Today’s Highlight in History:

On Nov. 27, 1978, San Francisco Mayor George Moscone (mah-skoh’-nee) and City Supervisor Harvey Milk, a gayrights activist, were shot to death inside City Hall by former supervisor Dan White. (White served five years for manslaught­er; he took his own life in October 1985.)

On this date: In 1901, the U.S. Army War College was establishe­d in Washington, D.C.

In 1924, Macy’s first Thanksgivi­ng Day parade — billed as a “Christmas Parade” — took place in New York.

In 1942, during World War II, the Vichy French navy scuttled its ships and submarines in Toulon (TOO-LOHN’) to keep them out of the hands of German troops.

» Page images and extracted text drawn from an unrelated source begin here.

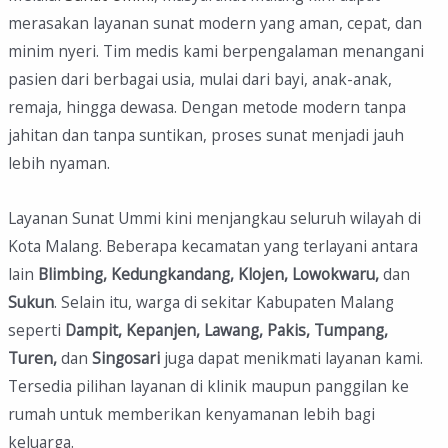
merasakan layanan sunat modern yang aman, cepat, dan
minim nyeri. Tim medis kami berpengalaman menangani
pasien dari berbagai usia, mulai dari bayi, anak-anak,
remaja, hingga dewasa. Dengan metode modern tanpa
jahitan dan tanpa suntikan, proses sunat menjadi jauh
lebih nyaman.
Layanan Sunat Ummi kini menjangkau seluruh wilayah di
Kota Malang. Beberapa kecamatan yang terlayani antara
lain
Blimbing, Kedungkandang, Klojen, Lowokwaru,
dan
Sukun
. Selain itu, warga di sekitar Kabupaten Malang
seperti
Dampit, Kepanjen, Lawang, Pakis, Tumpang,
Turen,
dan
Singosari
juga dapat menikmati layanan kami.
Tersedia pilihan layanan di klinik maupun panggilan ke
rumah untuk memberikan kenyamanan lebih bagi
keluarga.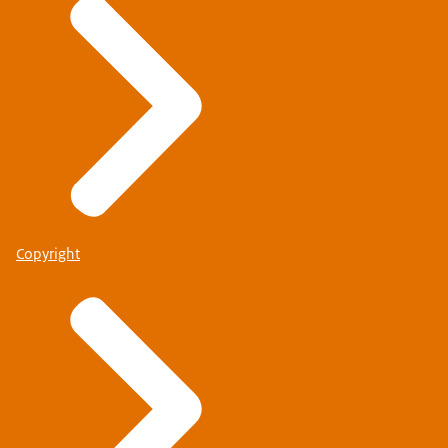
Copyright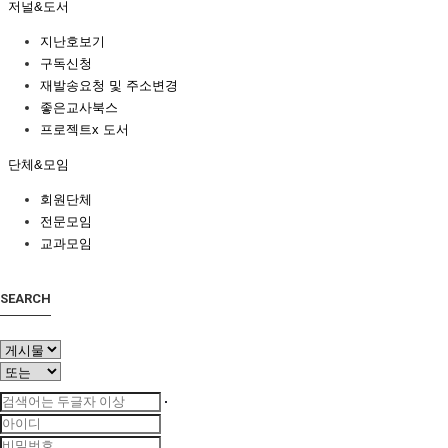
저널&도서
지난호보기
구독신청
재발송요청 및 주소변경
좋은교사북스
프로젝트x 도서
단체&모임
회원단체
전문모임
교과모임
SEARCH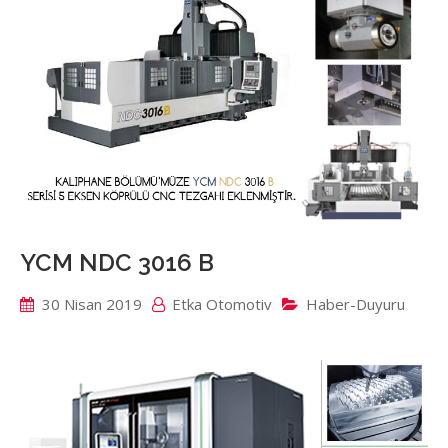
YCM NDC 3016 B
30 Nisan 2019
Etka Otomotiv
Haber-Duyuru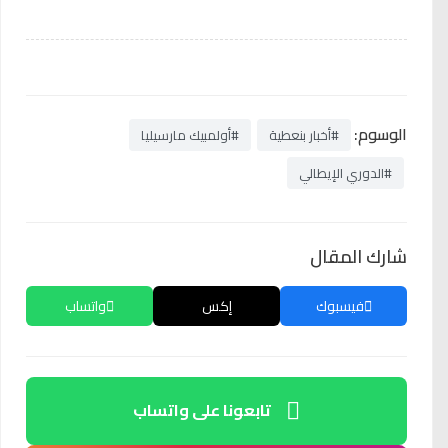
الوسوم:
#أخبار بنعطية
#أولمبيك مارسيليا
#الدوري الإيطالي
شارك المقال
فيسبوك
إكس
واتساب
تابعونا على واتساب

In 1953, playwright Eugene O’neill died in Boston at age 65.

In 1962, the first Boeing 727 was rolled out at the company’s Renton Plant near Seattle.

In 1967, the Beatles album “Magical Mystery Tour” was released in the United States by Capitol Records.

In 1970, Pope Paul VI, visiting the Philippine­s, was slightly wounded at the Manila airport by a dagger-wielding Bolivian painter disguised as a priest.

In 1973, the Senate voted 92-3 to confirm Gerald R. Ford as vice president, succeeding Spiro T. Agnew, who’d resigned.

In 1998, answering 81 questions put to him three weeks earlier, President Bill Clinton wrote the House Judiciary Committee that his testimony in the Monica Lewinsky affair was “not false and misleading.”

In 2000, a day after George W. Bush was certified the winner of Florida’s presidenti­al vote, Al Gore laid out his case for letting the courts settle the nation’s long-count election.

In 2007, a Somali immigrant (Nuradin Abdi) was sentenced to 10 years in prison for plotting to blow up an Ohio shopping mall.